*WORK TASK*
Each line of the data below containing "Image" needs to be listed.

*DATA TO PROCESS*
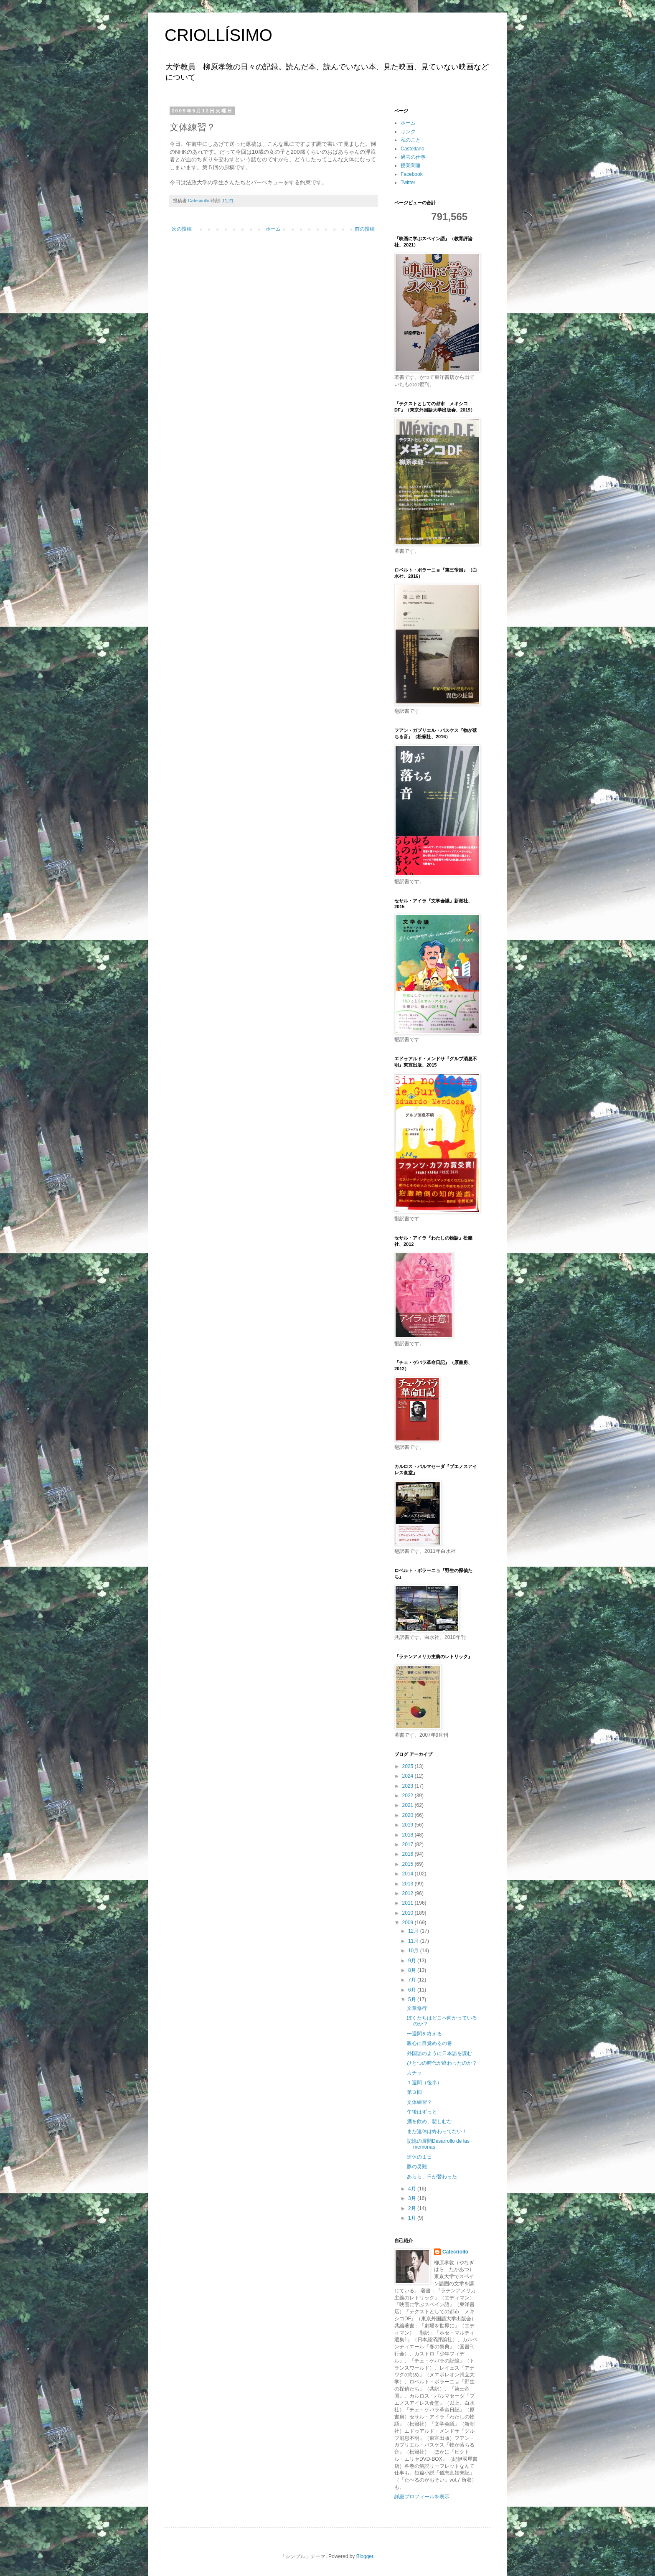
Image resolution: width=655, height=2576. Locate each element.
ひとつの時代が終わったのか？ (442, 2063)
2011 (408, 1903)
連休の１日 (419, 2157)
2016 (408, 1854)
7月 (412, 1980)
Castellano (412, 149)
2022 (408, 1796)
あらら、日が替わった (432, 2177)
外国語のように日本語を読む (439, 2053)
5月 (412, 1999)
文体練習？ (419, 2102)
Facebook (412, 174)
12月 (414, 1931)
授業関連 (411, 165)
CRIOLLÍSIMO (218, 35)
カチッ (414, 2073)
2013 (408, 1884)
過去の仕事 (413, 157)
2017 (408, 1844)
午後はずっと (422, 2112)
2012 (408, 1893)
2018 (408, 1835)
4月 (412, 2189)
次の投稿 (182, 229)
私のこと (411, 140)
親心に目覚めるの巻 (429, 2043)
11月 (414, 1941)
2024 (408, 1776)
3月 (412, 2198)
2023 (408, 1786)
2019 (408, 1825)
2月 (412, 2208)
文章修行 (417, 2008)
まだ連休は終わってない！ (437, 2131)
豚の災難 (417, 2167)
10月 (414, 1951)
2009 (408, 1923)
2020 (408, 1815)
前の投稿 (365, 229)
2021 (408, 1805)
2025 (408, 1766)
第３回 (414, 2092)
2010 (408, 1913)
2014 (408, 1874)
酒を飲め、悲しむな (429, 2121)
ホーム (273, 229)
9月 (412, 1961)
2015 (408, 1864)
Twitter (408, 182)
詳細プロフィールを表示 (421, 2497)
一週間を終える (424, 2034)
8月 (412, 1970)
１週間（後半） (424, 2083)
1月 (412, 2218)
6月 (412, 1990)
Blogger (364, 2556)
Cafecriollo (455, 2252)
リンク (408, 132)
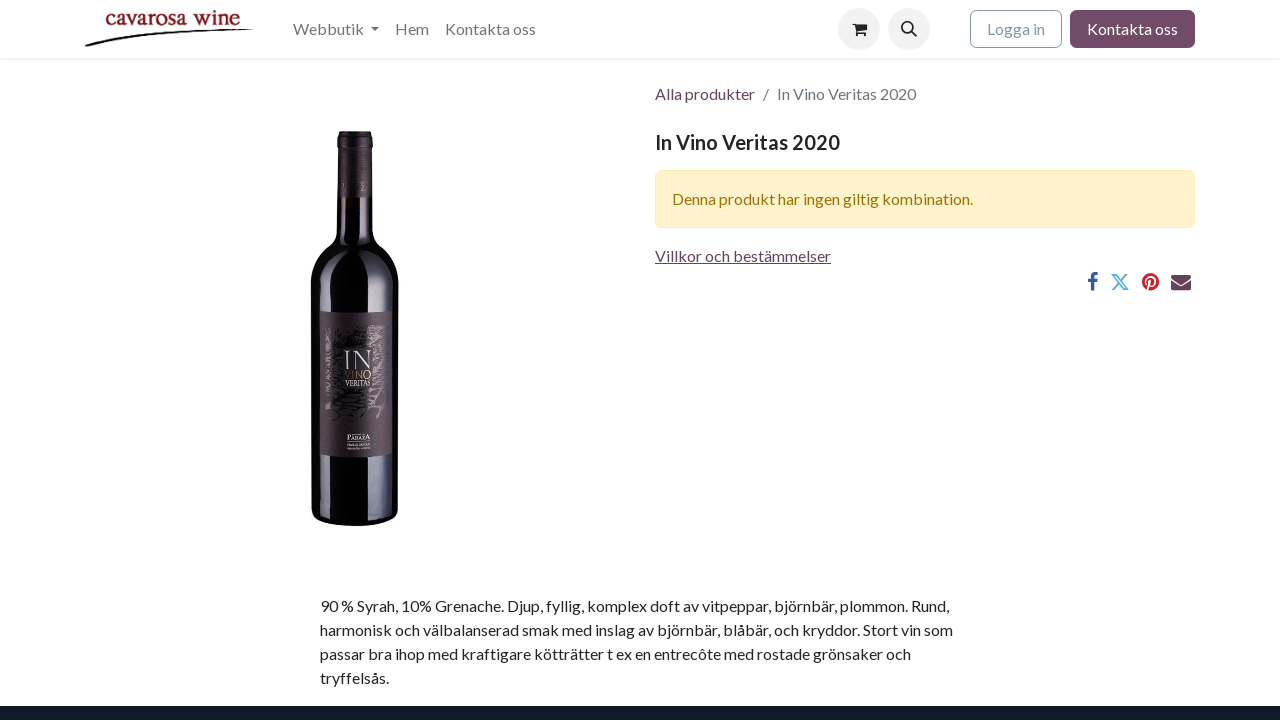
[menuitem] (336, 29)
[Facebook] (1092, 282)
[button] (909, 29)
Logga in (1016, 28)
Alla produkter (705, 93)
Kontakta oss (1132, 28)
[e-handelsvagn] (859, 29)
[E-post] (1181, 282)
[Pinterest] (1150, 282)
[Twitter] (1120, 282)
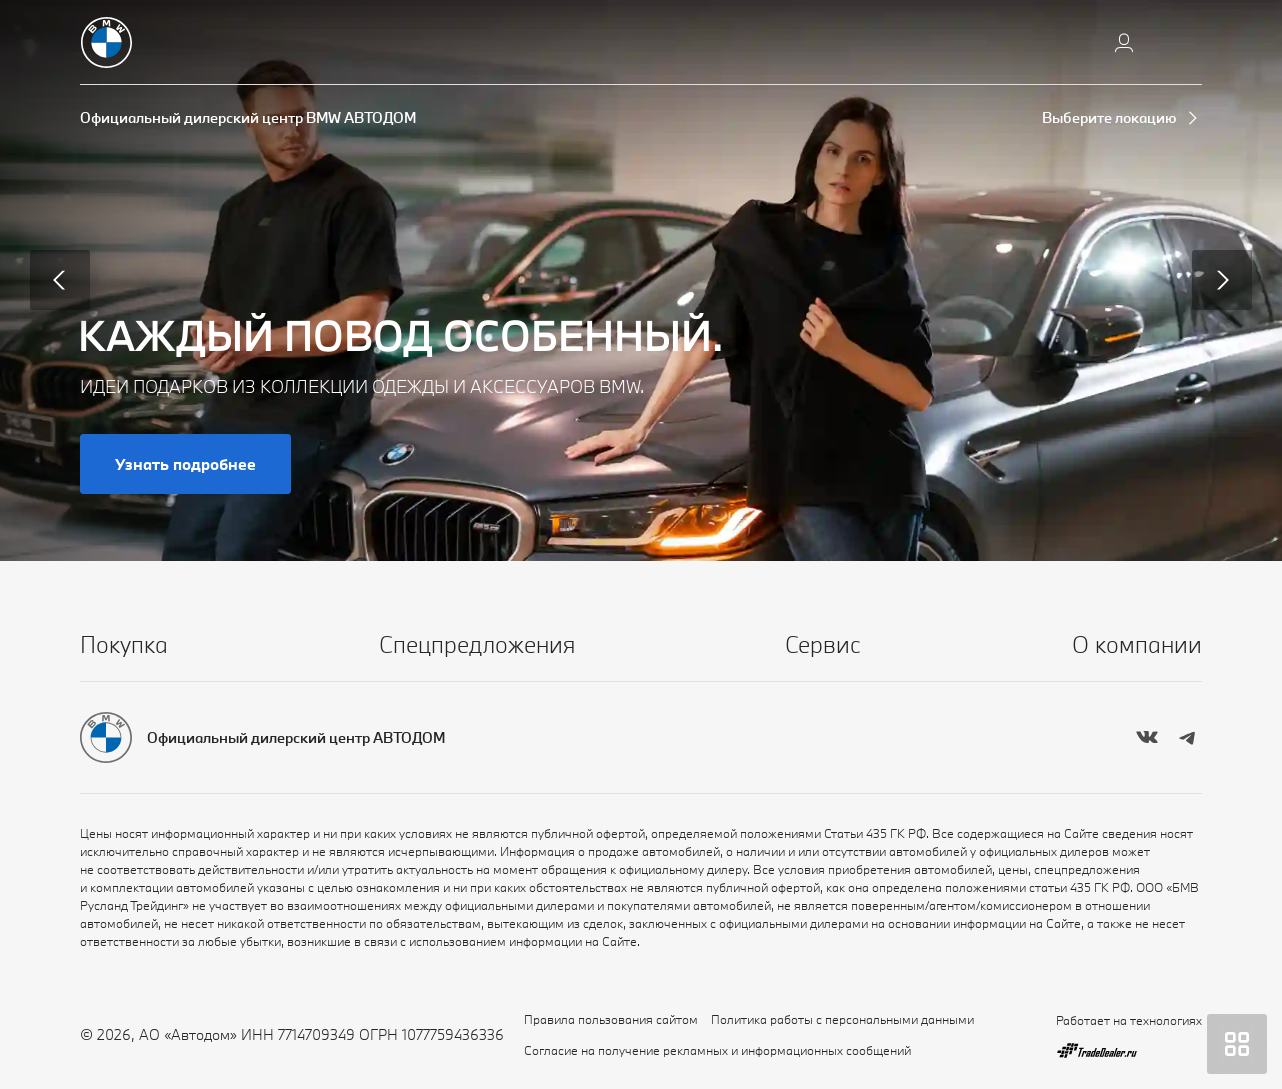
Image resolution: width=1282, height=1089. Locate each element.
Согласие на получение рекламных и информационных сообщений (717, 1050)
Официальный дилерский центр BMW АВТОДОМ (248, 117)
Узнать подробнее (185, 464)
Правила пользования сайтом (611, 1019)
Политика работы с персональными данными (842, 1019)
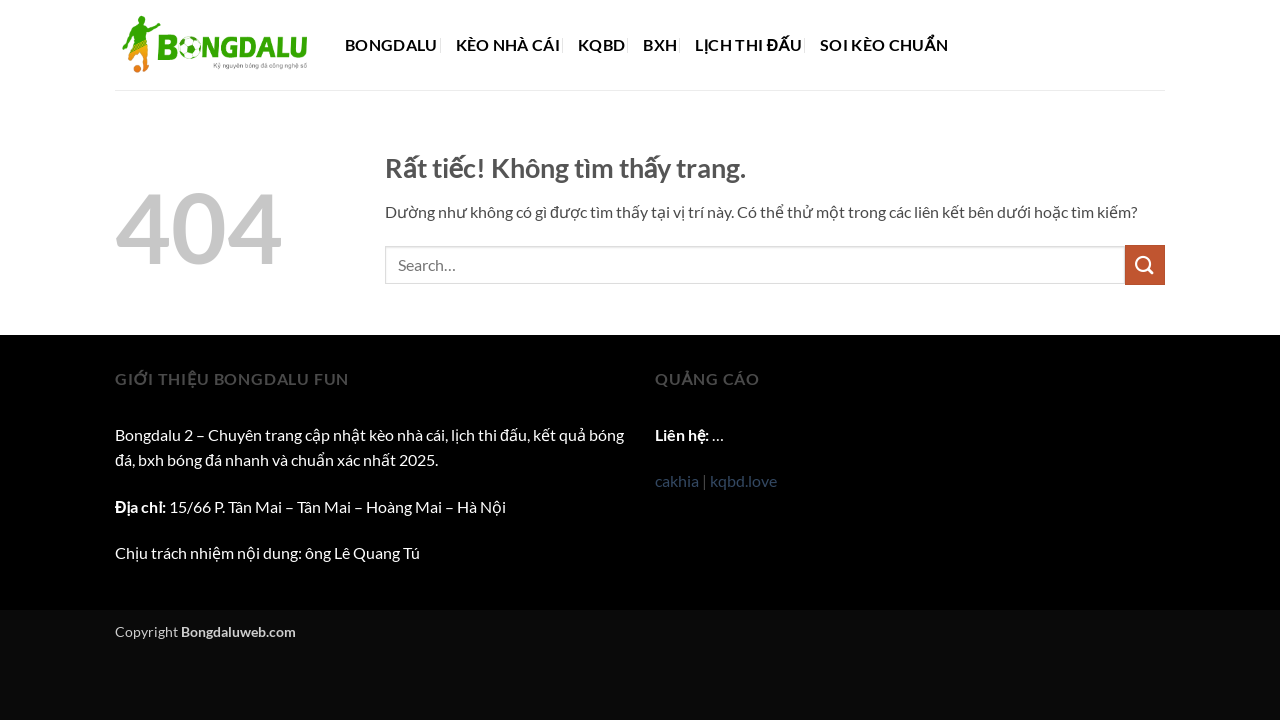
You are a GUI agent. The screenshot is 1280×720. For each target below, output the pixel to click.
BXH (660, 44)
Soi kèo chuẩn (884, 44)
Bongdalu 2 (154, 434)
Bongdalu (391, 44)
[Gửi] (1145, 264)
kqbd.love (743, 480)
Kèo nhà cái (508, 44)
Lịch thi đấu (748, 44)
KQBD (601, 44)
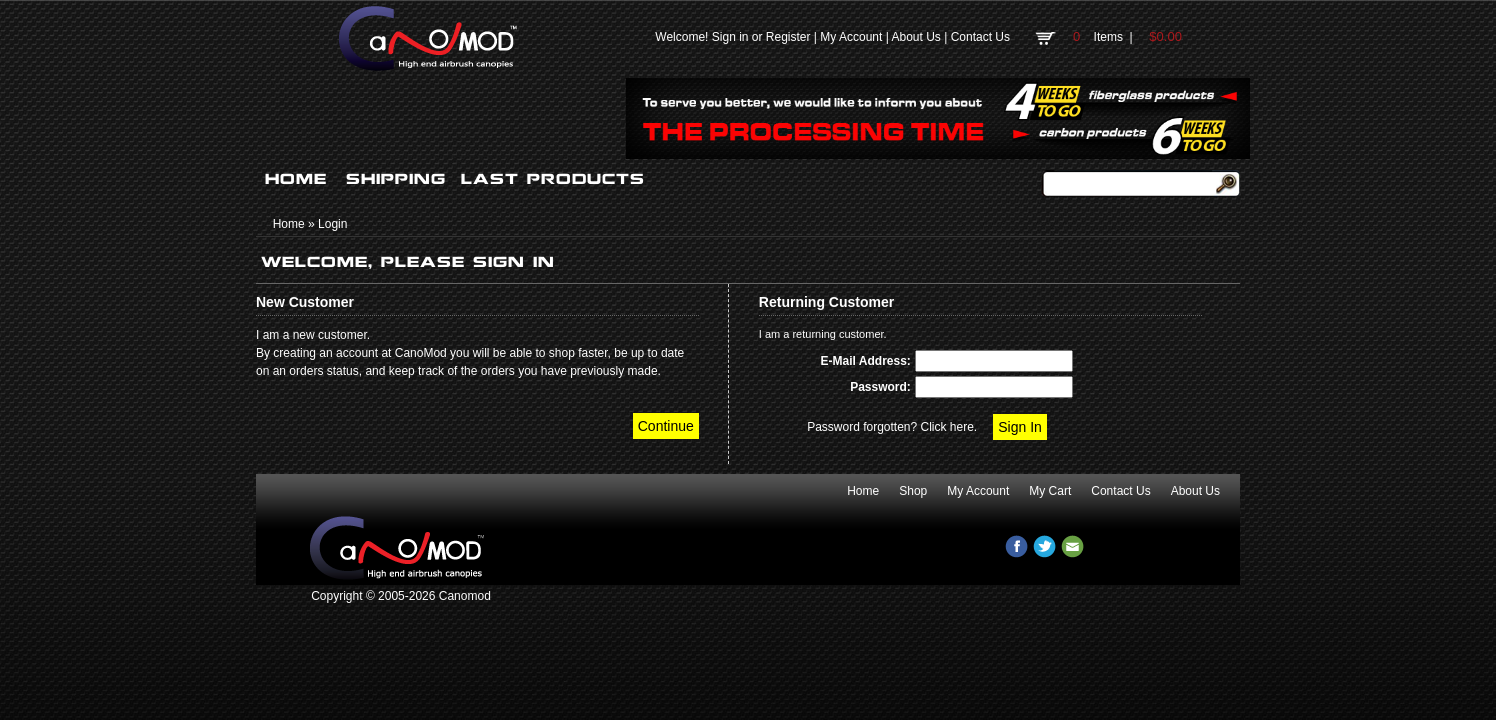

*SOLVED PROBLEM*
Image resolution: width=655, height=2576. Locate each element.
Image resolution: width=1282, height=1089. Locate each element.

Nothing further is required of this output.